В цветовом построении, так же как и в пространственной композиции, Суриков исходил от живых впечатлений природы. Задача была в том, чтобы найти и тут «замок, соединяющий все части», и превратить многоцветность натуры в стройное и гармоничное единство.
«Я раз ворону на снегу увидал. Сидит ворона на снегу и крыло одно отставила, черным пятном на снегу сидит. Так вот этого пятна я много лет забыть не мог. Потом «Боярыню Морозову» написал», — рассказывал Суриков М. Волошину.
Эти слова не раз давали повод для кривотолков.
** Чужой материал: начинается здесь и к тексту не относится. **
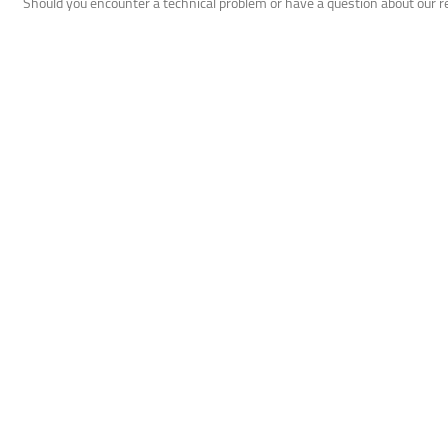
Should you encounter a technical problem or have a question about our 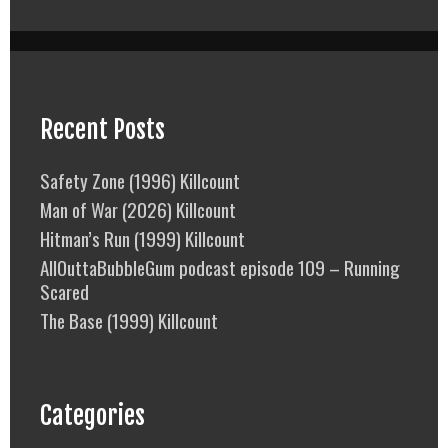
Recent Posts
Safety Zone (1996) Killcount
Man of War (2026) Killcount
Hitman’s Run (1999) Killcount
AllOuttaBubbleGum podcast episode 109 – Running
Scared
The Base (1999) Killcount
Categories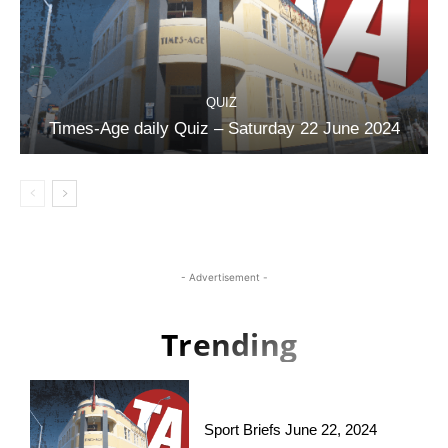
QUIZ
Times-Age daily Quiz – Saturday 22 June 2024
- Advertisement -
Trending
Sport Briefs June 22, 2024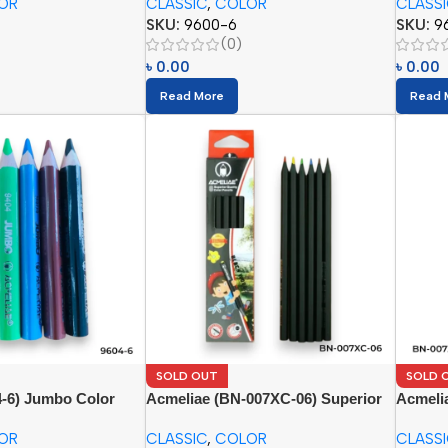
OR
CLASSIC
,
COLOR
CLASS
SKU:
9600-6
SKU:
9
(0)
৳
0.00
৳
0.00
Read More
Read 
SOLD OUT
SOLD 
4-6) Jumbo Color
Acmeliae (BN-007XC-06) Superior
Acmeli
Quality Color Pencil (6pcs)
Quality
OR
CLASSIC
,
COLOR
CLASS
Некоторые критики пытались свести весь замысел «Морозовой» к этому чисто зрительному впечатлению. В действительности речь идет, конечно, не об идейном содержании картины, а лишь о ее колорите. Суриков указал здесь ключ к тональному решению «Боярыни Морозовой».
Черное на белом, сочетание черных одежд боярыни и белого снега является основным цветовым контрастом, на котором строится колорит картины. На фоне черной бархатной шубы особенно светлыми и яркими кажутся лицо Морозовой и ее рука, простертая над толпой. Но к основному черно-белому созвучию присоединяется удивительное богатство глубоких, напряженных фиолетовых, темнолиловых, огненно-красных, розовых, коричневых, желтоватых и яркосиних тонов в одеждах толпы и внимательно разработанных рефлексов и переходов цвета на снегу, в небе, на стенах домов и на лицах.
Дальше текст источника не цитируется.